There appears to be a growing conflict between the Chancellor’s intention to support the housing market and the Bank of England’s view on interest rates.
Only this week Mark Carney made it pretty clear that the trigger for the first upward move in interest rates is most likely to be concern about house price inflation rather than unemployment. However, the Chancellor sustained the very scheme, Help to Buy 1, that triggered the current surge in general house prices.
I know it is odd to think that increased supply leads to higher prices, the exact opposite of classic Keynesian economics. The evidence, however, is there for all to see over the past six months.
The reason lies in the continuing imbalance in overall housing stock, which means that whenever a new development is marketed there is individual excess demand. The developers’ natural response is to raise prices on the further phases of the development and they still sell!
Hence today’s budget will, in my view, lead to an increase in rates earlier than we might have expected. This is equally concerning there are potentially millions of borrowers whose income has remained static in real terms for the last six years of austerity and who will struggle with even the smallest rate rise until the improved economy feeds through into their pay packets and this could be years away for public sector workers. Carney has a very difficult balancing act on his hands.
It is also intriguing that the extension of Help to Buy is only for the equity scheme and not the guarantee scheme which still expires in December 2016. At first sight this seems counter intuitive as it requires actual Government funding rather than the contingent exposure they have under the guarantee scheme.

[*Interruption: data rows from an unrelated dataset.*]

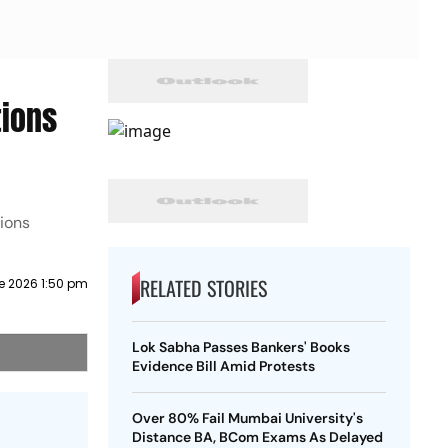
tions
ions
RELATED STORIES
e 2026 1:50 pm
Lok Sabha Passes Bankers' Books
Evidence Bill Amid Protests
Over 80% Fail Mumbai University's
Distance BA, BCom Exams As Delayed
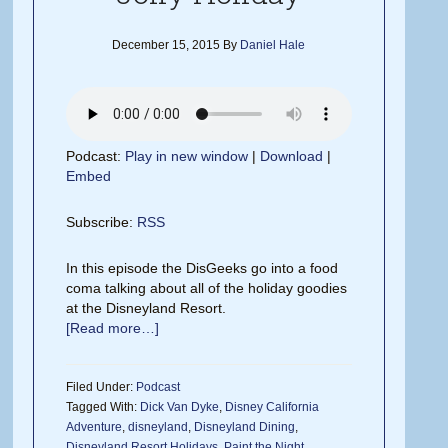
December 15, 2015
By
Daniel Hale
Podcast:
Play in new window
|
Download
|
Embed
Subscribe:
RSS
In this episode the DisGeeks go into a food
coma talking about all of the holiday goodies
at the Disneyland Resort.
[Read more…]
Filed Under:
Podcast
Tagged With:
Dick Van Dyke
,
Disney California
Adventure
,
disneyland
,
Disneyland Dining
,
Disneyland Resort Holidays
,
Paint the Night
,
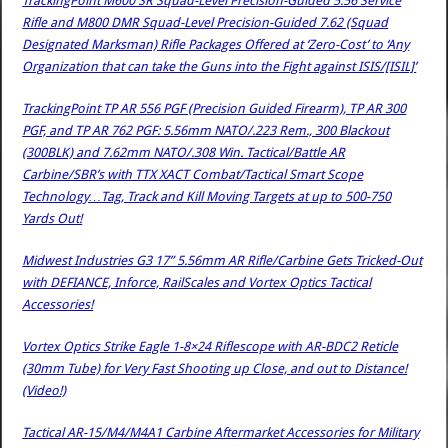
TrackingPoint M600 SR Squad-Level Precision-Guided 5.56 Service
Rifle and M800 DMR Squad-Level Precision-Guided 7.62 (Squad
Designated Marksman) Rifle Packages Offered at ‘Zero-Cost’ to ‘Any
Organization that can take the Guns into the Fight against ISIS/[ISIL]’
TrackingPoint TP AR 556 PGF (Precision Guided Firearm), TP AR 300
PGF, and TP AR 762 PGF: 5.56mm NATO/.223 Rem., 300 Blackout
(300BLK) and 7.62mm NATO/.308 Win. Tactical/Battle AR
Carbine/SBR’s with TTX XACT Combat/Tactical Smart Scope
Technology…Tag, Track and Kill Moving Targets at up to 500-750
Yards Out!
Midwest Industries G3 17” 5.56mm AR Rifle/Carbine Gets Tricked-Out
with DEFIANCE, Inforce, RailScales and Vortex Optics Tactical
Accessories!
Vortex Optics Strike Eagle 1-8×24 Riflescope with AR-BDC2 Reticle
(30mm Tube) for Very Fast Shooting up Close, and out to Distance!
(Video!)
Tactical AR-15/M4/M4A1 Carbine Aftermarket Accessories for Military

However, anecdotal evidence suggests that new build represents a very small proportion of loans advanced under the guarantee scheme so Osborne has clearly focused on the need for more homes and the knock on benefits in employment terms.
All this means that irrespective of rate rises the mortgage market will remain highly competitive. Lenders will therefore have to recover their margins on the deposit side of their balance sheet; this, together with the increased flow of cash into new Isas, means that Isa cash rates will continue to be low for the next few years. So how much have these savers really been helped by this Budget for savers?